**** Input data
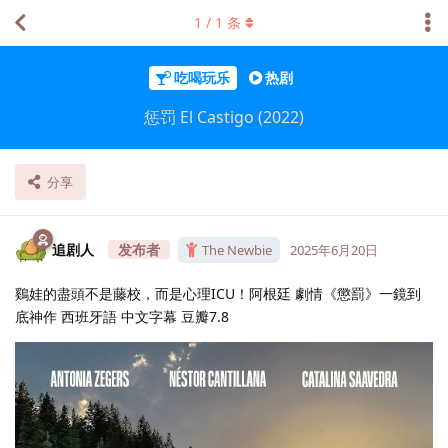
1
/
1
条
吃喝玩乐
热剧
惩罚 El Castigo (2022)
分享
追剧人
The Newbie
2025年6月20日
鷄娃的盡頭不是藤校，而是心理ICU！阿根廷 劇情《懲罰》一鏡到
底神作 西班牙語 中文字幕 豆瓣7.8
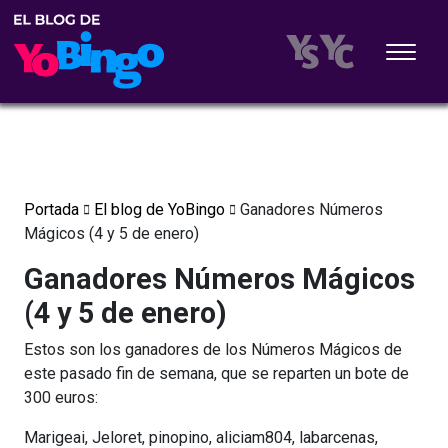
Portada
El blog de YoBingo
Ganadores Números
Mágicos (4 y 5 de enero)
Ganadores Números Mágicos
(4 y 5 de enero)
Estos son los ganadores de los Números Mágicos de
este pasado fin de semana, que se reparten un bote de
300 euros:
Marigeai, Jeloret, pinopino, aliciam804, labarcenas,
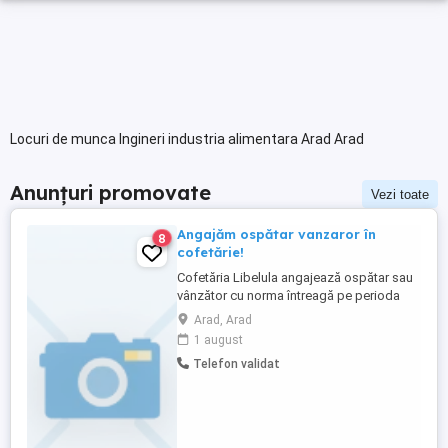
Locuri de munca Ingineri industria alimentara Arad Arad
Anunțuri promovate
Vezi toate
Angajăm ospătar vanzaror în
8
cofetărie!
Cofetăria Libelula angajează ospătar sau
vânzător cu norma întreagă pe perioda
determinată sau nedeterminată. Preferam
Arad, Arad
personal cu experiență! Pentru detalii
1 august
sunati la !
Telefon validat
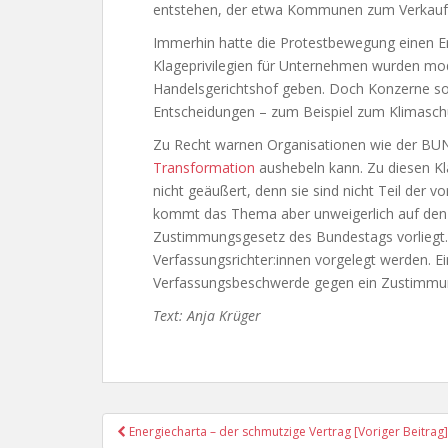
entstehen, der etwa Kommunen zum Verkauf v
Immerhin hatte die Protestbewegung einen Erf
Klageprivilegien für Unternehmen wurden modif
Handelsgerichtshof geben. Doch Konzerne sol
Entscheidungen – zum Beispiel zum Klimaschu
Zu Recht warnen Organisationen wie der BU
Transformation
aushebeln kann. Zu diesen Kl
nicht geäußert, denn sie sind nicht Teil der 
kommt das Thema aber unweigerlich auf den
Zustimmungsgesetz des Bundestags vorliegt. 
Verfassungsrichter:innen vorgelegt werden. E
Verfassungsbeschwerde gegen ein Zustimmun
Text: Anja Krüger
Post
Energiecharta – der schmutzige Vertrag [Voriger Beitrag]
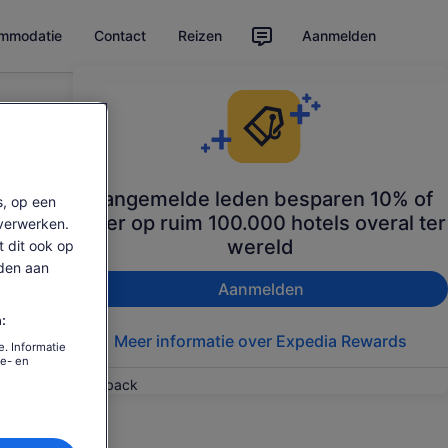
ommodatie
Contact
Reizen
Aanmelden
Aangemelde leden besparen 10% of
s, op een
meer op ruim 100.000 hotels overal ter
verwerken.
wereld
t dit ook op
den aan
Aanmelden
:
Meer informatie over Expedia Rewards
. Informatie
ie- en
Feedback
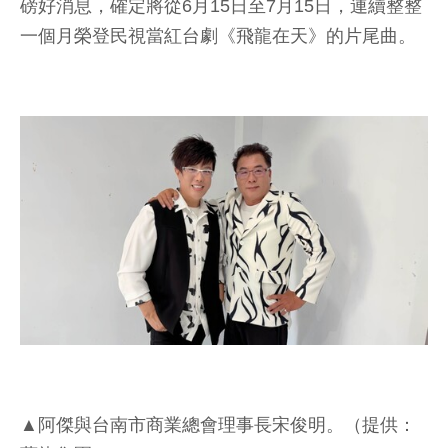
磅好消息，確定將從6月15日至7月15日，連續整整
一個月榮登民視當紅台劇《飛龍在天》的片尾曲。
▲阿傑與台南市商業總會理事長宋俊明。（提供：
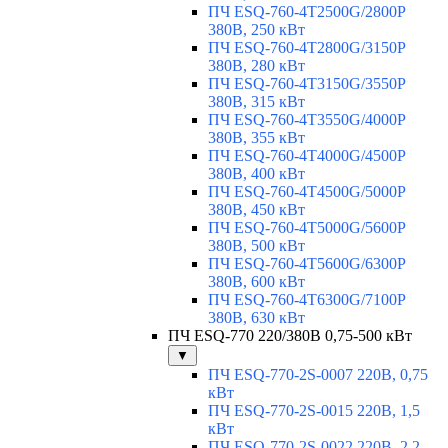
ПЧ ESQ-760-4T2500G/2800P
380В, 250 кВт
ПЧ ESQ-760-4T2800G/3150P
380В, 280 кВт
ПЧ ESQ-760-4T3150G/3550P
380В, 315 кВт
ПЧ ESQ-760-4T3550G/4000P
380В, 355 кВт
ПЧ ESQ-760-4T4000G/4500P
380В, 400 кВт
ПЧ ESQ-760-4T4500G/5000P
380В, 450 кВт
ПЧ ESQ-760-4T5000G/5600P
380В, 500 кВт
ПЧ ESQ-760-4T5600G/6300P
380В, 600 кВт
ПЧ ESQ-760-4T6300G/7100P
380В, 630 кВт
ПЧ ESQ-770 220/380В 0,75-500 кВт
▼
ПЧ ESQ-770-2S-0007 220В, 0,75
кВт
ПЧ ESQ-770-2S-0015 220В, 1,5
кВт
ПЧ ESQ-770-2S-0022 220В, 2,2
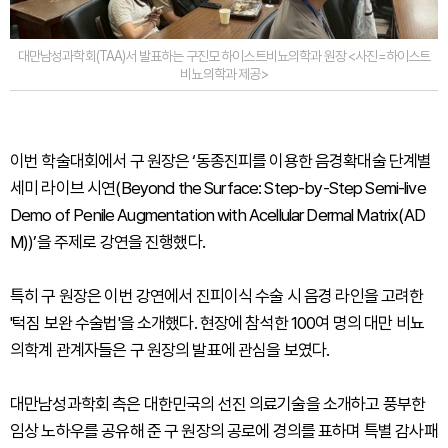
대만남성과학회(TAA)서 발표하는 구진모 하이스트비뇨의학과 원장 <사진=하이스트
비뇨의학과 제공>
이번 학술대회에서 구 원장은 ‘동종진피를 이용한 음경확대술 단계별
세미 라이브 시연(Beyond the Surface: Step-by-Step Semi-live
Demo of Penile Augmentation with Acellular Dermal Matrix(AD
M))’을 주제로 강연을 진행했다.
특히 구 원장은 이번 강연에서 진피이식 수술 시 음경 라인을 고려한
'턱짐 보완 수술법'을 소개했다. 현장에 참석한 100여 명의 대만 비뇨
의학계 관계자들은 구 원장의 발표에 관심을 보였다.
대만남성과학회 측은 대한민국의 선진 의료기술을 소개하고 풍부한
임상 노하우를 공유해 준 구 원장의 공로에 경의를 표하며 특별 감사패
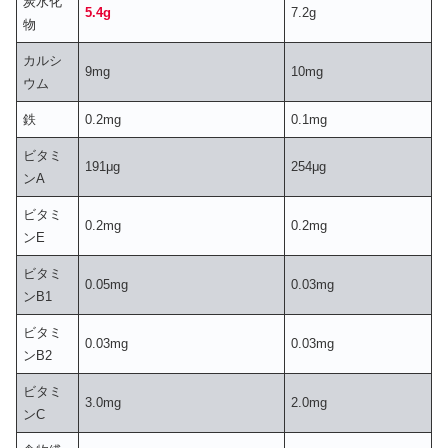
炭水化
5.4g
7.2g
物
カルシ
9mg
10mg
ウム
鉄
0.2mg
0.1mg
ビタミ
191μg
254μg
ンA
ビタミ
0.2mg
0.2mg
ンE
ビタミ
0.05mg
0.03mg
ンB1
ビタミ
0.03mg
0.03mg
ンB2
ビタミ
3.0mg
2.0mg
ンC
********
Problem requirements:
Tally the lines above that include the word "대만남성과학회"; answer with the total only.

Response:
2